In 2019, three international consensus statements (ICON 2019) were developed by expert clinicians and researchers with a special interest in tendons as well as patients with tendinopathy, to consolidate our understanding of tendinopathy, including tendon terminology,17 reporting of participant characteristics18 and core health domains.19 In the absence of ‘gold-standard’ diagnostic criteria for tendinopathy and a lack of consensus by the expert researchers and clinicians around diagnosis, and inclusion criteria for tendinopathy research, one of the ICON 2019 consensus papers reported standards for reporting participant characteristics to provide greater detail of who is included within research studies to facilitate clinical translation.18 Another ICON 2019 consensus statement provided a list of nine core health domains that should be considered in tendinopathy research: (1) patient rating of the condition; (2) participation in life activities; (3) pain on activity/loading; (4) function; (5) psychological factors; (6) physical function capacity; (7) disability; (8) quality of life; and (9) pain over a specified time.19 Furthermore, a number of other domains identified within the ICON 2019 statement of core health domains were considered of little importance in monitoring19; however, some did feature within the ICON 2019 consensus statement of reporting participant characteristics and are important to consider when investigating the diagnosis and monitoring of tendinopathy in clinical practice: (1) tendon structure; (2) palpation; and (3) range of motion.18 These health domains represent the first step in consensus on what outcome measures are important to clinicians, patients and researchers.
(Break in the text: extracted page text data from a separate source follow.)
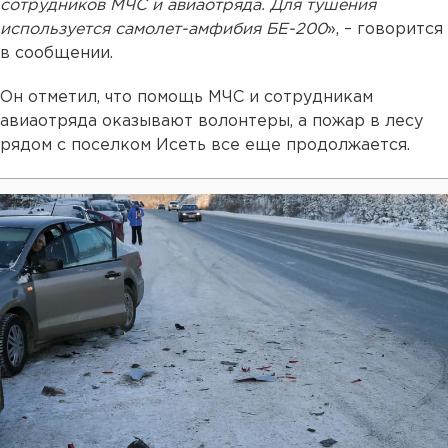
сотрудников МЧС и авиаотряда. Для тушения
используется самолет-амфибия БЕ-200
», – говорится
в сообщении.
Он отметил, что помощь МЧС и сотрудникам
авиаотряда оказывают волонтеры, а пожар в лесу
рядом с поселком Исеть все еще продолжается.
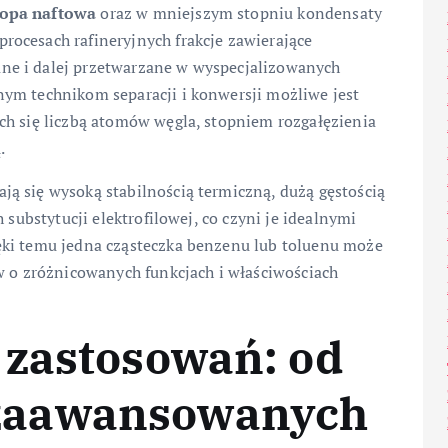
ropa naftowa
oraz w mniejszym stopniu kondensaty
ocesach rafineryjnych frakcje zawierające
ne i dalej przetwarzane w wyspecjalizowanych
ym technikom separacji i konwersji możliwe jest
ch się liczbą atomów węgla, stopniem rozgałęzienia
.
ą się wysoką stabilnością termiczną, dużą gęstością
 substytucji elektrofilowej, co czyni je idealnymi
ięki temu jedna cząsteczka benzenu lub toluenu może
w o zróżnicowanych funkcjach i właściwościach
 zastosowań: od
zaawansowanych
The irony is that clinicians have it drilled into them to be evidence based, but when it comes to assessment tools for mid-portion Achilles tendinopathy the research studies they read do not use uniform diagnostic criteria or assessment tools, and the experts cannot reach consensus on exactly what is needed to diagnose the condition. Therefore, can we really expect clinicians to select the most valid and reliable assessment tools?
To address the confusion within the research, the Achilles Tendinopathy International Consensus Sub-Group has worked to identify all assessments used within clinical studies of Achilles tendinopathy and allocate them under the ICON core health domain of ‘best fit’.14 This project involves further reviews and a Delphi study to determine which outcome measures are most valid and reliable and make recommendations regarding which assessments best represent each health domain. However, this body of work does not definitively indicate what current practice ‘at the coalface’ is for clinicians when diagnosing and monitoring Achilles tendinopathy. Specifically, there is merit in knowing what assessments clinicians use and what assessments clinicians consider ideal practice when diagnosing and monitoring Achilles tendinopathy. Further to this, if discrepancy exists between what clinicians do and what they consider ideal practice, it is vital we understand what the barriers to ideal practice are so that strategies can be implemented to address the barriers.
Objectives
The primary objective of this study was to explore the barriers preventing clinicians from implementing what they think is ideal practice as it relates to using tools to aid diagnosis and monitor progress in mid-portion Achilles tendinopathy. Our secondary objectives were to describe the assessments (assigned to an outcome measure domain they represent) employed by clinicians in their own practice to aid with (a) diagnosis and (b) monitoring progress in Achilles tendinopathy and explore which outcome measure domains clinicians believe to be the most and least important when managing patients with Achilles tendinopathy.